She makes Darlington bloom

Gardening: Ann Paine's love of growing flowers - and of sharing them - helps spread beauty and joy in her community.

October 24, 2004|By Mary Ellen Graybill | Mary Ellen Graybill,SPECIAL TO THE SUN

When Ann Paine was overseas with her military husband, she could never keep a garden. So when she returned to her childhood home at the end of an open field on Glen Cove Road in Darlington, she started digging.

Now that she has time to indulge in her favorite pastime, Paine creates a fresh bouquet every week and gives it to the Darlington post office.

Friends, neighbors and members of her church can expect to receive bouquets from her from time to time.

"When people see my flowers ... they say my gardens must be beautiful," she said. "But when you come to see my gardens, they will be nothing like what you think."

Mary Jane Brown of Havre de Grace recalls the first time she saw one of Paine's arrangements.

"The flowers were beautiful because she has the old-fashioned, airy-looking type, the Victorian style, and you feel like you are sitting looking out into a garden the way she has these arranged," Brown said.

It's an art that Paine is eager to share.

"She always gives to the needy and to the people that are sick in the community," Brown said, adding that Paine's laughter and spirit have a soothing effect.

Paine, who lived in Italy and Guam and traveled to Japan and Hong Kong when her husband, who is now deceased, was in the military, took a Japanese flower-arranging course while at one of the military bases. That became the foundation for her garden today.

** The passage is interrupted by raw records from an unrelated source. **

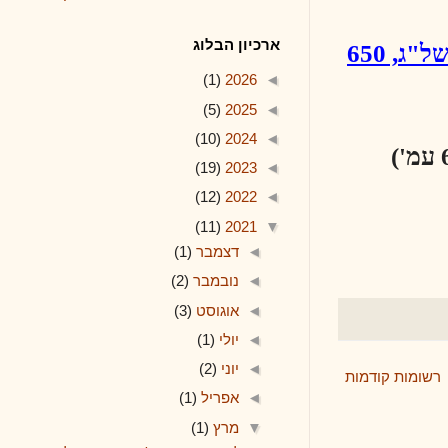
ארכיון הבלוג
מהדורת תשל"ג, 650
(1)
2026
◄
(5)
2025
◄
(10)
2024
◄
(19)
2023
◄
(12)
2022
◄
(11)
2021
▼
◄
דצמבר
(1)
◄
נובמבר
(2)
◄
אוגוסט
(3)
◄
יולי
(1)
◄
יוני
(2)
ודמות
◄
אפריל
(1)
▼
מרץ
(1)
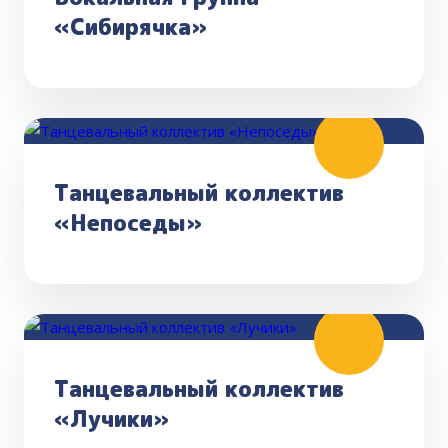
«Сибирячка»
Танцевальный коллектив
«Непоседы»
Танцевальный коллектив
«Лучики»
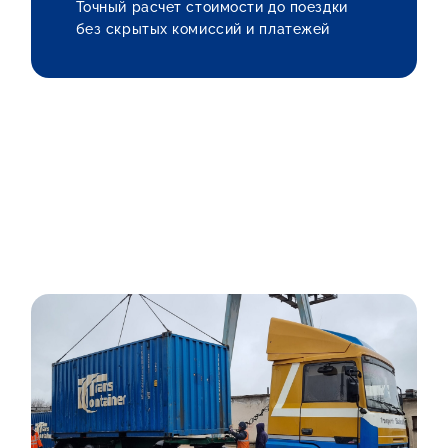
Точный расчет стоимости до поездки
без скрытых комиссий и платежей
17
24/7
100%
лет на рынке
ключевых лиц
успешно сданных
в нашей компании
объектов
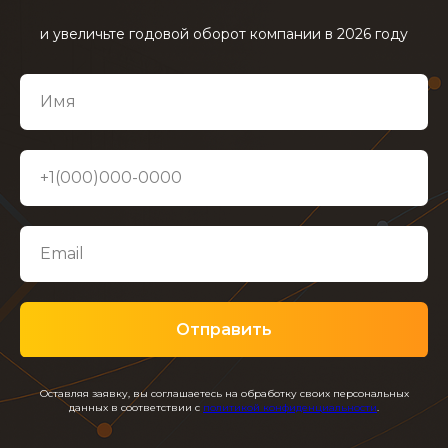
и увеличьте годовой оборот компании в 2026 году
Отправить
Оставляя заявку, вы соглашаетесь на обработку своих персональных
данных в соответствии с
политикой конфиденциальности
.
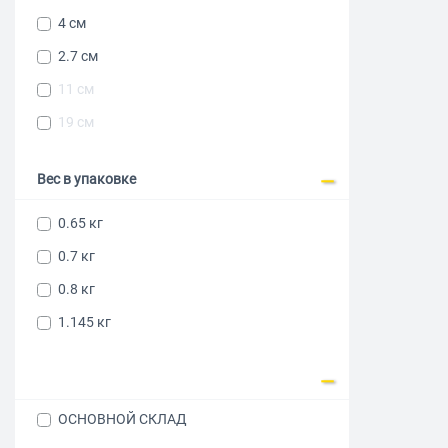
4 см
2.7 см
11 см
19 см
Вес в упаковке
0.65 кг
0.7 кг
0.8 кг
1.145 кг
ОСНОВНОЙ СКЛАД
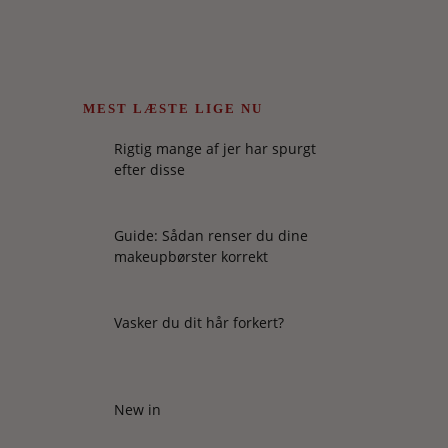
MEST LÆSTE LIGE NU
Rigtig mange af jer har spurgt
efter disse
Guide: Sådan renser du dine
makeupbørster korrekt
Vasker du dit hår forkert?
New in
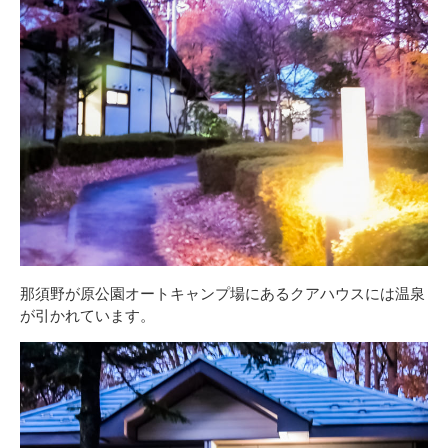
那須野が原公園オートキャンプ場にあるクアハウスには温泉
が引かれています。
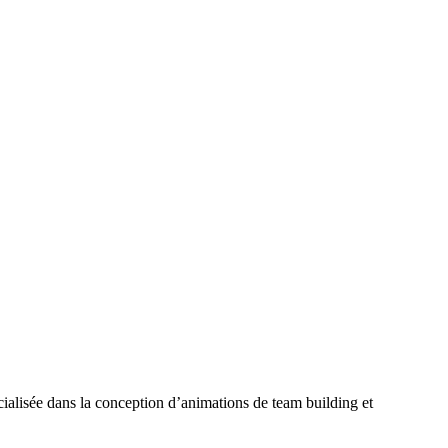
ialisée dans la conception d’animations de team building et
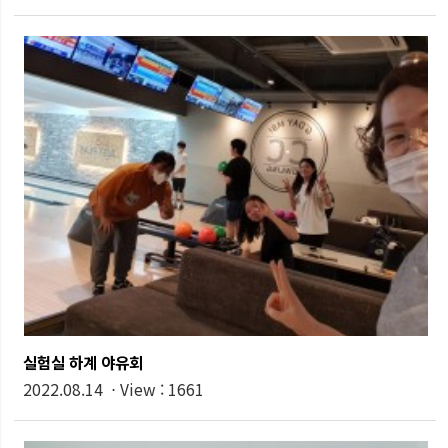
실험실 하계 야유회
2022.08.14 ⋅ View : 1661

She has planted 100 tulip bulbs for next spring and has plans for more re-blooming azaleas, lilies and camellias, as well as roses of all kinds and colors.

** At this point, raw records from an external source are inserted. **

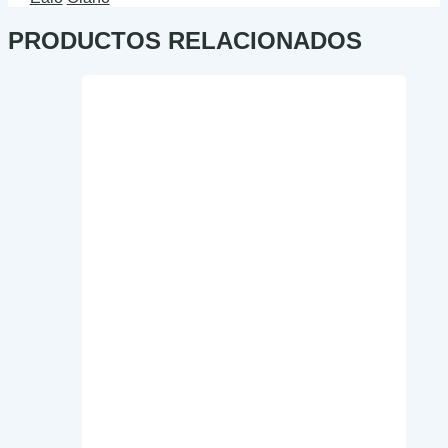
PRODUCTOS RELACIONADOS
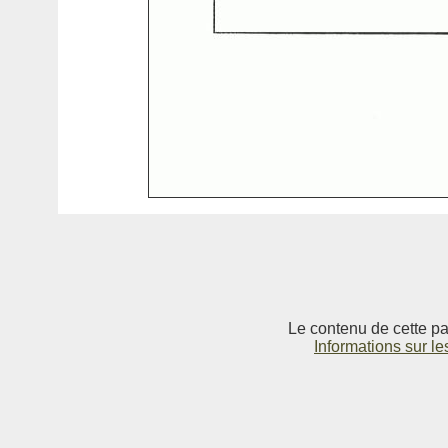
Le contenu de cette pag
Informations sur le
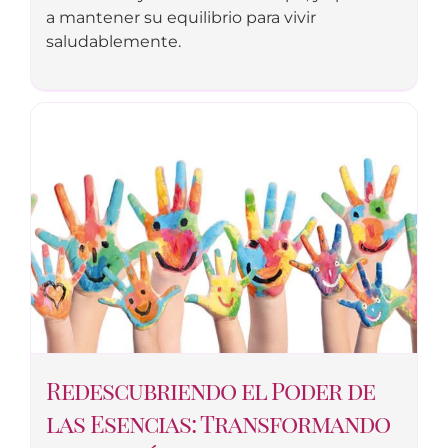
a mantener su equilibrio para vivir
saludablemente.
Redescubriendo el Poder de
las Esencias: Transformando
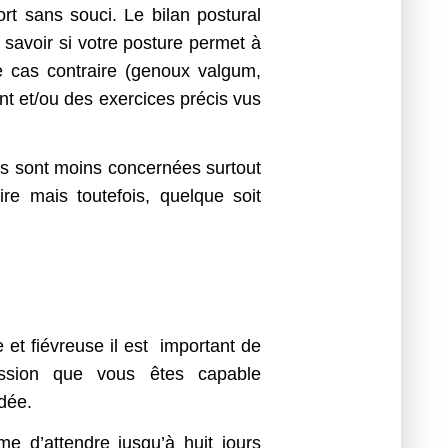
t sans souci. Le bilan postural
savoir si votre posture permet à
le cas contraire (genoux valgum,
nt et/ou des exercices précis vus
s sont moins concernées surtout
ire mais toutefois, quelque soit
et fiévreuse il est important de
ssion que vous êtes capable
dée.
me d’attendre jusqu’à huit jours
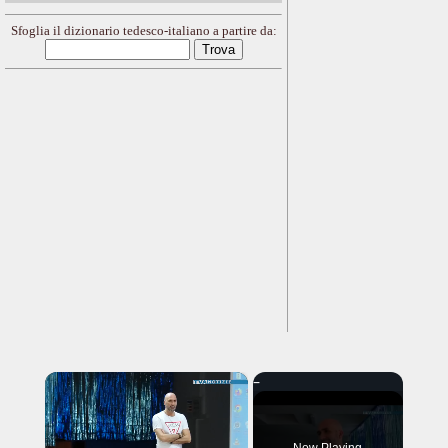
Sfoglia il dizionario tedesco-italiano a partire da:
×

"When I pick flowers, I pick one from there, two from here and three from there and four from there. And I bring them all in and just put them together," Paine said.

Paine, who has a grown son and two grandchildren, sold Avon products for 11 years. But her focus is now on the garden from spring to fall.

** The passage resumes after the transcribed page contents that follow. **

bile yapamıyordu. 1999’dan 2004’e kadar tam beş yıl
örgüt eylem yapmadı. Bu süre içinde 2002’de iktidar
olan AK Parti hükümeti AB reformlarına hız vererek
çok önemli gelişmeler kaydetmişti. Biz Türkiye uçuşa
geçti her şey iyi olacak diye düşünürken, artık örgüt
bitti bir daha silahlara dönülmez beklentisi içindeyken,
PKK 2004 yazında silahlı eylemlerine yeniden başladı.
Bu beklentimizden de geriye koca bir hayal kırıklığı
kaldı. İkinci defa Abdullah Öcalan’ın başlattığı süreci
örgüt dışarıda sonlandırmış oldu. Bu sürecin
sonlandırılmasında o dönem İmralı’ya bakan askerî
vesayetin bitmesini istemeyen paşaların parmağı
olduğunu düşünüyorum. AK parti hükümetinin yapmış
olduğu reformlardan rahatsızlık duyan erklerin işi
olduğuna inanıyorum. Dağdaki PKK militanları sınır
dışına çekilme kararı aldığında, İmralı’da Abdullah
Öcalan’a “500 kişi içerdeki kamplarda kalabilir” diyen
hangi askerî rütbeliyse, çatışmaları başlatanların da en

"I'd rather do this than work in the house," she said. "I like to be out where the real stuff is."

With neighbor and helper Steve O'Linger doing the heavy work, Paine is planting and organizing for next year's garden.

"I observe when I am driving around and see what people have done with this perennial and that perennial," Paine said.

More lilies and more roses and maybe more daffodils, she said, are in the future.

"I love doing what I do, and I want to be continuing to do this," she said.